Как противостоять российской РЭБ и лететь на 2000+ км: репортаж с производства Skyeton
Компания Skyeton в первую очередь известна дроном ACS-3 или Raybird. Он может выполнять разведывательные миссии на расстоянии более 2500 км. Однако сейчас разрабатывается версия разведывательно-ударного комплекса, которая сможет обнаружить и уничтожить цель. Фокус пообщался с представителями компании о производстве, технологиях и вызовах полномасштабных боевых действий.
Мы начали обсуждать возможность визита к украинскому производителю Skyeton еще весной. С тех пор встреча неоднократно переносилась, а даты менялись. Однако в конце концов Фокусу удалось попасть на предприятие, где производят беспилотные системы.
Во время встречи мы пообщались с генеральным директором и основателем Александром Степурой, чтобы подробнее узнать о новых разработках, сложностях в начале полномасштабной войны, а также планах по производству БпАК за рубежом.

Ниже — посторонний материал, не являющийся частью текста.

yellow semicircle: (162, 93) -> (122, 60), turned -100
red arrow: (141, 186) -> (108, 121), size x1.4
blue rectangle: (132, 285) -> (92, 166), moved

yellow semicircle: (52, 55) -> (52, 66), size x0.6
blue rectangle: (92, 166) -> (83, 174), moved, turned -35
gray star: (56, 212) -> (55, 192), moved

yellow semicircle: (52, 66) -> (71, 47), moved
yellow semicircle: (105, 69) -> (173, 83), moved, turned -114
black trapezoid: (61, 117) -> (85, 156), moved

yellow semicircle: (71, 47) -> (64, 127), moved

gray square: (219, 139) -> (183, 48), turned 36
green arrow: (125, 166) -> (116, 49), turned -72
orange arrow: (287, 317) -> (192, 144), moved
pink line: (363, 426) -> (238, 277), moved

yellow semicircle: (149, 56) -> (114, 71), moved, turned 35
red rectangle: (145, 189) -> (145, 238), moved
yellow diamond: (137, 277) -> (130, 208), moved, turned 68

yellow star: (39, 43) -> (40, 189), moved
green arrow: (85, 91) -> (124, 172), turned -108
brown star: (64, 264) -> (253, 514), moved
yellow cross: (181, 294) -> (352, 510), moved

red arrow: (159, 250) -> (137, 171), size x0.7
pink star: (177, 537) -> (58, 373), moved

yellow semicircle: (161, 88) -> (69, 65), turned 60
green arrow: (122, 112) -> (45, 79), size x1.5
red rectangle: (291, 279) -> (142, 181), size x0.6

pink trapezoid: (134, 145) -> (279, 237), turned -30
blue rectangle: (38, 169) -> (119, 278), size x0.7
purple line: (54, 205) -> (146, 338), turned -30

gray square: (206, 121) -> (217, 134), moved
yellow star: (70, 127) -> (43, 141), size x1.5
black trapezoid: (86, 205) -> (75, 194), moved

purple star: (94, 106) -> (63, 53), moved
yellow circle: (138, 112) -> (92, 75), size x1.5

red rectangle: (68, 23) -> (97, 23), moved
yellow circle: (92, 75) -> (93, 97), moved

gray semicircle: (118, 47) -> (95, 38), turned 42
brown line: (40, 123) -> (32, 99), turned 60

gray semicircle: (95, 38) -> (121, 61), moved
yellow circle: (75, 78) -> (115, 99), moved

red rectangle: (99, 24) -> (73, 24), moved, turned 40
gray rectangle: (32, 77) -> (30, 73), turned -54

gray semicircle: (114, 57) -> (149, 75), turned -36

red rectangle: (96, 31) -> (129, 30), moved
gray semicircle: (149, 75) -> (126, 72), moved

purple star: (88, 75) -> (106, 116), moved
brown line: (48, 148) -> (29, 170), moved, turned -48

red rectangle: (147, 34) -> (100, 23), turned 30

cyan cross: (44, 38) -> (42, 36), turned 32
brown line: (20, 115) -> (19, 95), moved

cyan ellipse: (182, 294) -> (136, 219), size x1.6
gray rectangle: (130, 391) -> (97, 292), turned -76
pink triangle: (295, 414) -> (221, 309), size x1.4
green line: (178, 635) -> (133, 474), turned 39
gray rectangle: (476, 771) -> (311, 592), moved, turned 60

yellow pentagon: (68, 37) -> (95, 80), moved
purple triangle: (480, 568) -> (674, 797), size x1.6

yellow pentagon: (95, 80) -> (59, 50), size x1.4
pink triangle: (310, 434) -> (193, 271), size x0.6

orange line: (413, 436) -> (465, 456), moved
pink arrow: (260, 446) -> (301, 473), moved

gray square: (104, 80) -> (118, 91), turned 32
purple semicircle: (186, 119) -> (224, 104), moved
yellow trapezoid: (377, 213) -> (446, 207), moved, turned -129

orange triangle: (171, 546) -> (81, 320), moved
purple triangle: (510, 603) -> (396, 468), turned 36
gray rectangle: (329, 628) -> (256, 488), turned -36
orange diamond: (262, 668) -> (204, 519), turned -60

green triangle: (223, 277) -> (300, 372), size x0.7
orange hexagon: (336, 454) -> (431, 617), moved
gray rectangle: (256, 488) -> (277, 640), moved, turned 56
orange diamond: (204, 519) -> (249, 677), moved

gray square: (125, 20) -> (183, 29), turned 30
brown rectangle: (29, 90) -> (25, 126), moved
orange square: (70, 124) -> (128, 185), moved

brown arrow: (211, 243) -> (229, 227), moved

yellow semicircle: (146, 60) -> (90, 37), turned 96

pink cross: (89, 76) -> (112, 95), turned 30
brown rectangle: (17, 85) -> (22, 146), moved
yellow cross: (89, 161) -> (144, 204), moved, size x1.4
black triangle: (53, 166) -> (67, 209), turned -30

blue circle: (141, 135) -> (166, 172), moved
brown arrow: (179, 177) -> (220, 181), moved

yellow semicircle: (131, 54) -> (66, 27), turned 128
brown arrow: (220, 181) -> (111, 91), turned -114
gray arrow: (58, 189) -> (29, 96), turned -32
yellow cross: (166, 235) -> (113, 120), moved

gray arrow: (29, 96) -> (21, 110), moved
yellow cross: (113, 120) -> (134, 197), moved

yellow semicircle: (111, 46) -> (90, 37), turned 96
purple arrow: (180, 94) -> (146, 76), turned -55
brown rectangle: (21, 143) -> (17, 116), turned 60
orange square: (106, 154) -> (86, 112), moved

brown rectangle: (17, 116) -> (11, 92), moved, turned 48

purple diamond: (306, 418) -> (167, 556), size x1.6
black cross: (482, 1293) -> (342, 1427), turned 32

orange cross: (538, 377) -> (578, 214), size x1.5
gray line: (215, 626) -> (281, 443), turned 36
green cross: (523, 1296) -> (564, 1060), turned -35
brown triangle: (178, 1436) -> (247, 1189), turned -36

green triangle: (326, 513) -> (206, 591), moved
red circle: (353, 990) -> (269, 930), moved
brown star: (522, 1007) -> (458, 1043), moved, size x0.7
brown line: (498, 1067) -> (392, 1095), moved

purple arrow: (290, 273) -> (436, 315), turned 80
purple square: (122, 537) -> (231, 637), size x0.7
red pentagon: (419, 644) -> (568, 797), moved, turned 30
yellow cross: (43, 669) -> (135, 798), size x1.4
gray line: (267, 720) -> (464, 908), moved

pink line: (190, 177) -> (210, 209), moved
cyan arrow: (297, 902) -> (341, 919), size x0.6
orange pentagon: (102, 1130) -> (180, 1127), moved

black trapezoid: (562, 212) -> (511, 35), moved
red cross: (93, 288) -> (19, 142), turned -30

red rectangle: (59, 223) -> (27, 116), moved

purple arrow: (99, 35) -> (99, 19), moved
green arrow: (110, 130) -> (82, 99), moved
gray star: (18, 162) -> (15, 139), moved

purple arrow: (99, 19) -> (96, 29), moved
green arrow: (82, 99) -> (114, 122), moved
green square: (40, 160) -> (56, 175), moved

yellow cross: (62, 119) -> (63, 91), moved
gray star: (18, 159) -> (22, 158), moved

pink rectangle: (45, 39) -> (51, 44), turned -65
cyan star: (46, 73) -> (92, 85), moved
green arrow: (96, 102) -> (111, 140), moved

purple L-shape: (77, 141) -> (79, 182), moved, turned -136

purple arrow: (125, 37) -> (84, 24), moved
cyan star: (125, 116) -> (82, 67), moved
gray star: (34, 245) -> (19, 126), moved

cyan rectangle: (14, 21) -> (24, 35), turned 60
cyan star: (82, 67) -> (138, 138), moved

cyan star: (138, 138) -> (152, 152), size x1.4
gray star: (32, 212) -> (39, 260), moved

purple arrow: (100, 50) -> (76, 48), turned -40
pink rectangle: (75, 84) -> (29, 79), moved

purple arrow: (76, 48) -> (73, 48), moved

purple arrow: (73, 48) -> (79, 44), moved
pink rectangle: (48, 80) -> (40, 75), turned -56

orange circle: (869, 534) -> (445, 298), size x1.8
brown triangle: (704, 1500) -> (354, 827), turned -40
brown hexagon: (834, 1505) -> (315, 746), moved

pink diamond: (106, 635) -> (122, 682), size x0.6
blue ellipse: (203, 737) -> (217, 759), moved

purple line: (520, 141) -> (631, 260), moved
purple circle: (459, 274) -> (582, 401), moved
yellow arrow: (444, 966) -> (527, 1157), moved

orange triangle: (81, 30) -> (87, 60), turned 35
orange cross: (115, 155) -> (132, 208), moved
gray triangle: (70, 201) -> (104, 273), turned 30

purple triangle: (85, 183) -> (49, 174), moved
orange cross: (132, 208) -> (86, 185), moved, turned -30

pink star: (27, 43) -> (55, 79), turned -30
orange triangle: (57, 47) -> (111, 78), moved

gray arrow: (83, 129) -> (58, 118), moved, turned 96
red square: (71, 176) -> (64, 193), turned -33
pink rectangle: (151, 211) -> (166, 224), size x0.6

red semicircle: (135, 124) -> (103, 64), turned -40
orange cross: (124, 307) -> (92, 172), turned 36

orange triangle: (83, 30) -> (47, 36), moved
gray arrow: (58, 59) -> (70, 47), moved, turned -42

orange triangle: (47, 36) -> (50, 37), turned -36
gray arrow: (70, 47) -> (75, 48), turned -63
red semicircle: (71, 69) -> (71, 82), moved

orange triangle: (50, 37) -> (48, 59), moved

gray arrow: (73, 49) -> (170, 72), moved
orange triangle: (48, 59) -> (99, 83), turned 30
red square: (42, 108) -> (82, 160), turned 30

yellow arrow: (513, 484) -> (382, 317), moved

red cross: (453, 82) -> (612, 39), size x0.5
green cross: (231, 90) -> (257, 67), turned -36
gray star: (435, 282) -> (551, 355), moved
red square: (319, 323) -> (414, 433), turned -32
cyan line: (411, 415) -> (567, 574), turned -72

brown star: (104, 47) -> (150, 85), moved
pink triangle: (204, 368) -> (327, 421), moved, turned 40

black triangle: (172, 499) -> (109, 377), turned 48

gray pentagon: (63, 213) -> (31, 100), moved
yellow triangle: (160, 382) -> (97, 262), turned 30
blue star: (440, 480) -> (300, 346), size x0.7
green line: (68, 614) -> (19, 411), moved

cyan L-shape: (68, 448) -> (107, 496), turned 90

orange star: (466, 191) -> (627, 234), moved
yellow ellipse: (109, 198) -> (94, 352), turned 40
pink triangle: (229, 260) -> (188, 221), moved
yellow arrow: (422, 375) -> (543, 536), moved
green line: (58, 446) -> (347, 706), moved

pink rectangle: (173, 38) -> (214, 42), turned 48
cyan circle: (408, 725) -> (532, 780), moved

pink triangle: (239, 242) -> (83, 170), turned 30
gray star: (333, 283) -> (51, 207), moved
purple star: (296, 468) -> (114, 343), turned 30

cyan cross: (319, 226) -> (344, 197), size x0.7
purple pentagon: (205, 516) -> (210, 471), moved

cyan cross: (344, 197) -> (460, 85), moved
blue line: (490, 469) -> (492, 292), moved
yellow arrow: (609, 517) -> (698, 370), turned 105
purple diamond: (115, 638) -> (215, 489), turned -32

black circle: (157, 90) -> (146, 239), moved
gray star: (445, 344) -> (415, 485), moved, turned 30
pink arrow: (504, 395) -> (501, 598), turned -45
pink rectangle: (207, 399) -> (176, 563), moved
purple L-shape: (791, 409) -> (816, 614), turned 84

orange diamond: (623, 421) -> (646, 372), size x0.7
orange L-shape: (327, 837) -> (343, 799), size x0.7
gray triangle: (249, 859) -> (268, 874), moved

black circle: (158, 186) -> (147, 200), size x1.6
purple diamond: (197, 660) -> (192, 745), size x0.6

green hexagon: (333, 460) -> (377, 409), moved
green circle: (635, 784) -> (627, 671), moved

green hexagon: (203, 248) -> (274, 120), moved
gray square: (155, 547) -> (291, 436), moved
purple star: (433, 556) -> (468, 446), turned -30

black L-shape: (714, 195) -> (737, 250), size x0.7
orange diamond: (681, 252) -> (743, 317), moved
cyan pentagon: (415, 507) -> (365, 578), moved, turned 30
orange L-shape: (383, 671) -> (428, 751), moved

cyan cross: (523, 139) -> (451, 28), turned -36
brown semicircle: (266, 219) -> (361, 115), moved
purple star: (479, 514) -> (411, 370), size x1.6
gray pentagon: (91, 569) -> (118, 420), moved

Перед интервью с Александром говорим о наболевшем. Оказывается, что в Skyeton тоже отключают электроэнергию, а еще в компании активно бронируют работников. Были определенные задержки с бумагами, но с введением бронирования в "Дії" все стало значительно проще: "Успешно забронировали определенное количество людей. Подали документы через "Дію" и сразу получили подтверждение". Беседа началась с обсуждения публичных заявлений Skyeton о производстве в Словакии.
Зарубежные мощности Skyeton
12 июля вы объявили об открытии производства в Словакии, расскажите, на каком этапе сейчас этот проект, и вышли ли из него первые дроны?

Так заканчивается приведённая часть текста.